Another functional control requires you to press the appropriate button and use the Control Dial simultaneously for setting adjustment includes:

  • Exposure Compensation - Press the Exposure Compensation button and use the Control Dial simultaneously to adjust the exposure compensation from -2EV to + 2EV in 1/2 steps.
  • Auto Exposure Bracketing - Press the Auto Exposure Bracketing button and use the Control Dial simultaneously to adjust the exposure bracketing to +2EV.
  • Multiple Exposure - Press the Auto Exposure Bracketing button and turn the Control Dial simultaneously until you reach the multiple exposure icon. Set and shoot the number of frames you want. The function self-cancels after the shoot.
  • Self-Timer - Set the camera up properly, preferably on a tripod with the viewfinder eyepiece covered, press the Self-Timer button to activate the system, and the Self-Timer icon will display on the LCD panel. To take the shoot, press the shutter release halfway to bring the subject into focus, and fully activate. The time delay is about 10 seconds and the AF-Assist light will blink for the duration.

Focus Lock

Focus lock on the Nikon F65 is easily executed by focusing and half-pressing the shutter release button on the subject, before reframing the scene and pressing the shutter button fully.



Focus Mode

The Focus Mode control, on the front of the camera, provides for the two focus modes that are available on the camera, mainly Auto-Servo AF (Single Servo AF and Continuous Servo AF), which the F65 will choose automatically based on subject status, and Manual focus.

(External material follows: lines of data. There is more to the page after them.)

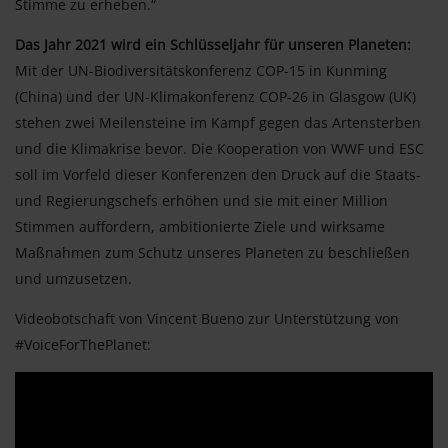
Stimme zu erheben.“
Das Jahr 2021 wird ein Schlüsseljahr für unseren Planeten:
Mit der UN-Biodiversitätskonferenz COP-15 in Kunming
(China) und der UN-Klimakonferenz COP-26 in Glasgow (UK)
stehen zwei Meilensteine im Kampf gegen das Artensterben
und die Klimakrise bevor. Die Kooperation von WWF und ESC
soll im Vorfeld dieser Konferenzen den Druck auf die Staats-
und Regierungschefs erhöhen und sie mit einer Million
Stimmen auffordern, ambitionierte Ziele und wirksame
Maßnahmen zum Schutz unseres Planeten zu beschließen
und umzusetzen.
Videobotschaft von Vincent Bueno zur Unterstützung von
#VoiceForThePlanet: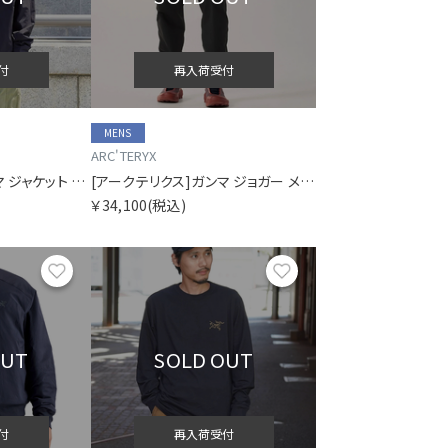
付
再入荷受付
MENS
ARC'TERYX
[アークテリクス]ガンマ ジャケット メンズ
[アークテリクス]ガンマ ジョガー メンズ
￥34,100
(税込)
お気に入り
お気に入り
OUT
SOLD OUT
付
再入荷受付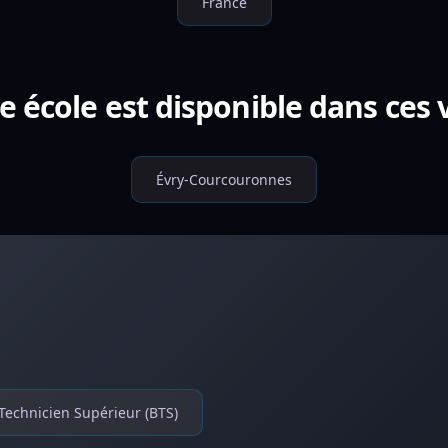
France
e école est disponible dans ces v
Évry-Courcouronnes
Technicien Supérieur (BTS)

  • Single Servo AF mode is automatically activated when the subject is stationary and focus is confirmed by the Focus Indicator on the Viewfinder LCD display.
  • Continuous Servo AF is automatically activated when the subject is moving. The shutter can be released when the subject is within the Focus indicator range. Focus, though, is not locked and the camera will continue with its focus-tracking function.
  • In Manual Focus mode, the shutter can be released freely regardless of Focus Indicator information.

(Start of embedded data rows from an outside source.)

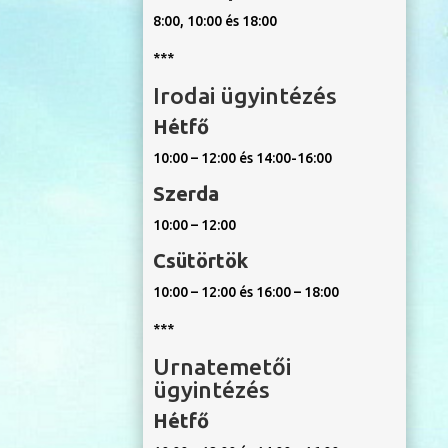
8:00, 10:00 és 18:00
***
Irodai ügyintézés
Hétfő
10:00 – 12:00 és 14:00-16:00
Szerda
10:00 – 12:00
Csütörtök
10:00 – 12:00 és 16:00 – 18:00
***
Urnatemetői
ügyintézés
Hétfő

Battery and Camera Body Weight

The Nikon F65 requires the use of a pair of CR2 Lithium cells to power its operations.

When used with flash and AF-Assist Illuminator for half of the shots, the capacity of the battery will be enough to power up to 10 rolls of 36-exposure 135 film rolls. When used without flash and AF-Assist Illuminator, the number of 36-exposure film rolls may go up to 50.

The camera's body weight is approximately 395 grams without batteries.


Lens Compatibility

All functions of the Nikon F65 are available when the camera is used with a CPU Nikkor lens (except for IX-Nikkor lenses), and D- or G-type Nikkor lenses.